Nowhere Boy

Movie review by Greg Carlson

Artist Sam Taylor-Wood, whose “Crying Men” project captured tearful shots of famous movie actors, makes her feature motion picture directorial debut with “Nowhere Boy,” a mostly straightforward biographical portrait of the young John Lennon. Many hardcore Beatles disciples might weep at the movie’s wildly speculative attitude, which focuses on the intense psychological triangle formed by Lennon (Aaron Johnson), Lennon’s birth mother Julia (Ann-Marie Duff), and Lennon’s aunt Mimi (Kristin Scott Thomas).

Taylor-Wood burnishes the mythology of Lennon’s formative years with a relentless Oedipal tug-of-war that pulls young John between the stiff, sensible woman responsible for raising him and the wayward but far less stable free-spirit who chose to give him up. The sexual tension between John and Julia is liberally applied, occasionally to the point of distraction. The director, whose off-screen relationship with star Johnson has raised a few eyebrows as something like life imitating art, is more than two decades older than her lead performer, and if nothing else this bit of biographical reading juices the film’s otherwise moderate pulse.

“Nowhere Boy” is no worse than several other attempts to imagine events in the lives of the Beatles, and like “The Hours and Times” and “Backbeat,” a pair of films in which Lennon was played by Ian Hart, plenty of liberties are taken for the sake of narrative coherence and plot velocity. To the credit of Taylor-Wood, screenwriter Matt Greenhalgh, and actor Aaron Johnson, “Nowhere Boy” makes a point of showing John at his most abusive, sarcastic, and churlish. Lennon’s teenage rebelliousness emerges as one of the movie’s strong suits, and the future superstar’s capacity for cruelty will startle those expecting only peace and love.

Despite the deliberate refusal to utter the “B” word at any point in the movie, visual portents of John’s future pop up throughout, including the July 6, 1957 meeting of Lennon and McCartney following a Quarrymen show at St. Peter’s Church in Woolton, sketches of a walrus in John’s notebook margin doodles, and name-checked landmarks like Strawberry Field children’s home and the Cavern Club. More intriguing is the adroitly selected soundtrack, which features prime cuts ranging from Jackie Brenston’s thrilling “Rocket 88” to Big Mama Thornton’s indispensable “Hound Dog” to an entire sequence built around Screamin’ Jay Hawkins’s “I Put a Spell on You.”
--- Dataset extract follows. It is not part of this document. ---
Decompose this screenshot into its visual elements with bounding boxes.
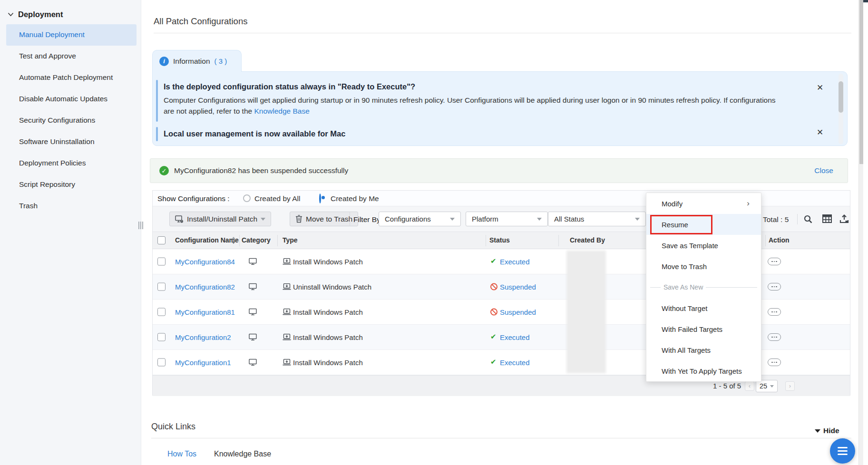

In addition to the influential records that would guide Lennon’s musical sensibilities, “Nowhere Boy” employs the classic proposition that presents musical exploration and release as a shelter from anguish, frustration, and emotional pain. Fleeting glimpses of John maturing as a musician, songwriter, and performer pale when compared to recordings of the genuine article (the only actual Lennon on the soundtrack is the appropriately placed “Mother” over the closing credits). Johnson, in addition to McCartney portrayer Thomas Brodie Sangster and others, credibly re-records material performed during John’s youth, and early composition “Hello Little Girl” features in one scene. Like many biopics, “Nowhere Boy” concludes with a montage of historical photographs, a tactic that both reminds viewers of the skills of the production and costume designers and presents the “proof” that these incredible events really transpired.

This review was published for Southpaw Filmworks the week of 11/1/10.